NEW YORK (Reuters) - In Buffalo, it hasn’t snowed yet this year. A Duluth, Minnesota, newspaper reported that the temperature was 40 degrees above zero, not below. And in Miami, beachgoers are staying indoors during what’s already the third-wettest December in local history. What’s going on with the weather?
It’s the phenomenon called El Nino, which is happening now as ocean water temperatures rise above normal across the central and eastern Pacific, near the equator. Its effects will leave the U.S. Northeast warmer than usual, the Midwest drier, and the West and the South wetter. And scientists have a message for everyone bracing for one of the strongest El Nino events on record: get used to it.
While El Nino oscillates on a more or less yearly cycle, another dynamic in Pacific Ocean water temperatures, known as the Pacific Decadal Oscillation (PDO), has the potential to accelerate global warming and increase the severity of El Nino episodes, scientists said. The last time the PDO was, as it may be now, in a prolonged positive, or “warm” phase, it corresponded with two of the strongest El Ninos on record.
“When you really have a monster El Nino, it could be enough to flip the PDO into a new phase for a decade or so,” said William Patzert, a climatologist at NASA’s Jet Propulsion Laboratory in California. “Keep your eyeballs peeled because maybe we’re in for a decadal shift.”
Previous warm phases have also coincided with increased precipitation on the U.S. West Coast, signaling potential relief for California from a severe drought.
Before January of 2014, the world experienced a 15-year period of mostly negative values for the Pacific oscillation, according to data maintained by Nathan Mantua, an atmospheric scientist at the National Oceanic and Atmospheric Administration’s (NOAA) Joint Institute for the Study of the Atmosphere and Oceans.
That period saw only weak or moderate El Nino events. During the 21 years before that, the Pacific oscillation values trended mostly positive, a period that coincided with the 1982-83 and 1997-98 El Nino events, two of the strongest on record.
Now, scientists are beginning to wonder if the 15-year period of relative El Nino calm is coming to a close, marking the start of a warmer, stormier era akin to the 1980s and 90s.

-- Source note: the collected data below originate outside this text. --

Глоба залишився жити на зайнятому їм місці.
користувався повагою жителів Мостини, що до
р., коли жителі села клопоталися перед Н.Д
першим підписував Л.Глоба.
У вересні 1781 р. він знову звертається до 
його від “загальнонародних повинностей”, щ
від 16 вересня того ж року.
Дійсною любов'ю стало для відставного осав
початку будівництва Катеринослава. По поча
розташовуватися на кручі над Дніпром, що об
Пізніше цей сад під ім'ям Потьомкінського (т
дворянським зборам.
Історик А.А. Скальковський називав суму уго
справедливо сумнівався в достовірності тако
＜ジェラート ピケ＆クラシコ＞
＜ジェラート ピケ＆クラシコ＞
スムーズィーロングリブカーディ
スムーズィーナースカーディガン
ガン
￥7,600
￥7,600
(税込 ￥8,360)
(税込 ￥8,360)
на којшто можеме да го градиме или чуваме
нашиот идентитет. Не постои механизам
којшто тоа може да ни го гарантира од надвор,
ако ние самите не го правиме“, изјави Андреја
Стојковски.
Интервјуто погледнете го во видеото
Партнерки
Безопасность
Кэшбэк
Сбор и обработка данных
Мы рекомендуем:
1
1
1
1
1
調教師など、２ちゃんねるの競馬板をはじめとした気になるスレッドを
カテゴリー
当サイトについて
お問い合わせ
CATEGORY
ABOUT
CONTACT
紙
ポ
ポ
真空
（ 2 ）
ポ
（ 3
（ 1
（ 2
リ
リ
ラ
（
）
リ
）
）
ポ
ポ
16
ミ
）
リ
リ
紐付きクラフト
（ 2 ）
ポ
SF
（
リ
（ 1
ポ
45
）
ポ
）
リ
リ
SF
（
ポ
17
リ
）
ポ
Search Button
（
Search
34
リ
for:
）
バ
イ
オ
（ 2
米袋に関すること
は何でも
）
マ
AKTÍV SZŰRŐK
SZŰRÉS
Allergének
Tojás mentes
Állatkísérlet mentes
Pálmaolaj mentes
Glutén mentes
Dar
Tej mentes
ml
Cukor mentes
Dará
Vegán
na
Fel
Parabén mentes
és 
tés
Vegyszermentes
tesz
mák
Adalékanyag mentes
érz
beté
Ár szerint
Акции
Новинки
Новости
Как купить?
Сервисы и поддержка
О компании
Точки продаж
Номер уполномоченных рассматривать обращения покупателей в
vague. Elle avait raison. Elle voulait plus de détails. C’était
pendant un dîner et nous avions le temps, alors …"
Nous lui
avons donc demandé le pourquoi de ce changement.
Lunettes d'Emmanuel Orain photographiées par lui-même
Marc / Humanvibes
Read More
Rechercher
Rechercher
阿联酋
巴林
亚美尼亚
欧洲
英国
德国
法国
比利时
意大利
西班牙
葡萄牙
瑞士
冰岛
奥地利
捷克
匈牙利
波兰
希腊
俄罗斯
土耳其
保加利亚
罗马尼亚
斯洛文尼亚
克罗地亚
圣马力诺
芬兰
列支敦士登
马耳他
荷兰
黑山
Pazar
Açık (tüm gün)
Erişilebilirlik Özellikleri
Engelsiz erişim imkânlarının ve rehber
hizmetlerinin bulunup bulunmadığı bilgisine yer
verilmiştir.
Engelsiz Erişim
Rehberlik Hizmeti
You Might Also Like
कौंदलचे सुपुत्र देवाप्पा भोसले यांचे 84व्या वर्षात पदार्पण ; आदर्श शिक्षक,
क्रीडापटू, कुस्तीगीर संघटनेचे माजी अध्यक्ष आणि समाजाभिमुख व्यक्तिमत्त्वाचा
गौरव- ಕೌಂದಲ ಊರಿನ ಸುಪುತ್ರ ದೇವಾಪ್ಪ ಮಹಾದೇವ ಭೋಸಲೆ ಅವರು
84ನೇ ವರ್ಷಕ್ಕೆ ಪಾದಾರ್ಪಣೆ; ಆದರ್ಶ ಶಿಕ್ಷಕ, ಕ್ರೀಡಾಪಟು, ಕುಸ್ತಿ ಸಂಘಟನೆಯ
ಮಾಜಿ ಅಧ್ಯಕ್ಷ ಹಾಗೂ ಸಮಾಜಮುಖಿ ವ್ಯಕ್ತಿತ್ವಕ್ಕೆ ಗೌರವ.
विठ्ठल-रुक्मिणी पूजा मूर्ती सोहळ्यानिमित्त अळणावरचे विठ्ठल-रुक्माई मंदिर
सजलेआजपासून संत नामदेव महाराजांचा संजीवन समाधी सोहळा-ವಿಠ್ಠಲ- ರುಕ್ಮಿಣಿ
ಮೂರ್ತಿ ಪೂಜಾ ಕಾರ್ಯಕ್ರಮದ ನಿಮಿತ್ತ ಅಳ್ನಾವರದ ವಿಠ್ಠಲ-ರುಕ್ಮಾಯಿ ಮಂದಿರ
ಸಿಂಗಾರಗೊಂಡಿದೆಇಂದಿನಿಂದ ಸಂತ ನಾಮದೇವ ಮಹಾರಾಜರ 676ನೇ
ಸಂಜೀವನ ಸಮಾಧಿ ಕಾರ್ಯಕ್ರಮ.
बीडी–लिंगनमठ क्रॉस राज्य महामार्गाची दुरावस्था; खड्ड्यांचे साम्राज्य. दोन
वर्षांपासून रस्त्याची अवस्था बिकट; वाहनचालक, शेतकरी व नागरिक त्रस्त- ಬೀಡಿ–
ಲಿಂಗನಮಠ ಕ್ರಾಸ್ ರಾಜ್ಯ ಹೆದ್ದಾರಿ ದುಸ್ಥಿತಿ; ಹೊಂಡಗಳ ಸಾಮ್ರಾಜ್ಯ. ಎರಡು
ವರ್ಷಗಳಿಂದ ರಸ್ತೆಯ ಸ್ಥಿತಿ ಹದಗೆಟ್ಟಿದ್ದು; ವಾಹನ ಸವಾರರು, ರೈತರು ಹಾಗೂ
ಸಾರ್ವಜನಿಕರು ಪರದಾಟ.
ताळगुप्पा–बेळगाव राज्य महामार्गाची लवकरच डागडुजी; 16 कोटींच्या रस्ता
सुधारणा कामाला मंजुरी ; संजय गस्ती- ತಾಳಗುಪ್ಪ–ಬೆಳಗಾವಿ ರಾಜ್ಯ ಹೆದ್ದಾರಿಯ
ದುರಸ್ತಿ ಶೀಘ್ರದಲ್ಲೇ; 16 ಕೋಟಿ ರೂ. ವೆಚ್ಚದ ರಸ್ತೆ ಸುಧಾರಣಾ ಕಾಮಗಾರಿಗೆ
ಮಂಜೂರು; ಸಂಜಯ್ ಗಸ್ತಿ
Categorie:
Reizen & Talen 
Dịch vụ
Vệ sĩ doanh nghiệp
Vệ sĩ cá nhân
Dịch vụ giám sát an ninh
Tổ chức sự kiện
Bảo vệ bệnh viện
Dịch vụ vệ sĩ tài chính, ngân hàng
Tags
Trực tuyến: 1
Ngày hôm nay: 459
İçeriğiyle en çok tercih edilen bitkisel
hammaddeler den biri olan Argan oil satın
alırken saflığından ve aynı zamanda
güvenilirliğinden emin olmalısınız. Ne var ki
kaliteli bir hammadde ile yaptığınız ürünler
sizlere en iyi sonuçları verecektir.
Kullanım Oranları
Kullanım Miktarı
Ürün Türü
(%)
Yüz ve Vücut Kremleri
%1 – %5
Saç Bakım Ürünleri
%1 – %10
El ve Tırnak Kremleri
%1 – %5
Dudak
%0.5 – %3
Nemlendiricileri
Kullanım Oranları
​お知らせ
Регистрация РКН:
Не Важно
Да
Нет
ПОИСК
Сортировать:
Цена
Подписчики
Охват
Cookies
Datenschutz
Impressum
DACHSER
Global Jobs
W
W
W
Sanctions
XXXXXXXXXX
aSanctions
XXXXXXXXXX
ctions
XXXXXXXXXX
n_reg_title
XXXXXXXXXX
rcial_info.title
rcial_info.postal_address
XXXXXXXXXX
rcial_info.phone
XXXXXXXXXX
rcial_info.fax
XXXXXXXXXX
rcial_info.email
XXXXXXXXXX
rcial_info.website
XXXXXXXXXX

The PDO index has been positive for 22 months through October, the longest such streak since a 26-month positive period between 2002 and 2004. Scientists are not sure if the current streak marks a longer-term turnaround or just a temporary blip like the 2002-2004 streak.
“It’s more likely that we’ll have a change in phase and we’ll remain in positive territory,” said Kevin Trenberth of the National Center for Atmospheric Research in Boulder, Colorado, noting that while a decadal shift was far from a guarantee, the odds in favor are approximately 2-to-1.
In many ways, the weather of the 15 years before 2014 has resembled that of the mid-1940s to mid-1970s, the last prolonged period of a negative Pacific oscillation cycle, with drought in the American West and very few El Ninos, Patzert said.
The recent period saw several moderate La Nina events, a counterpart to El Nino defined as cooler than normal sea surface temperatures in the eastern and central tropical Pacific that dumps rain on Australia and Indonesia but leaves the Southwest United States dry, including episodes in 1998-99, 1999-2000, 2007-08 and 2010-11.
The warmer sea surface temperatures in the northern Pacific during the positive PDO phase tend to amplify El Nino’s effects, Trenbirth said.
Several scientists said the current El Nino could contribute to more positive PDO conditions at the moment and in the future.
“The key ingredient is the strong El Nino,” said NASA’s Veronica Nieves, noting that strong episodes have historically triggered decadal shifts. She has submitted a paper to an academic journal noting arguing that the Pacific may be in store for another 20 years or more of warmer sea surface temperatures.
To be sure, the two-year period of positive Pacific oscillation values that happened from 2002 to 2004, which saw weak and moderate El Ninos, is still fresh in scientists’ minds, preventing them from being certain that the world is truly on the cusp of a decadal shift.
But so far in these past two years, the values have been more sharply positive than the 2002-04 streak. This has implications beyond El Nino: the recent decade has been referred to as a ‘hiatus’ in global warming, with the negative PDO value seen as limiting global temperature gains.
“If [PDO] transitions back into positive, we’d see a resumption in these more rapid rates of global warming,” said Gerald Meehl, a climate scientist at the National Center for Atmospheric Research in Boulder, Colorado. “Having that shift in the background base state means that the peaks of the El Nino are going to be higher.”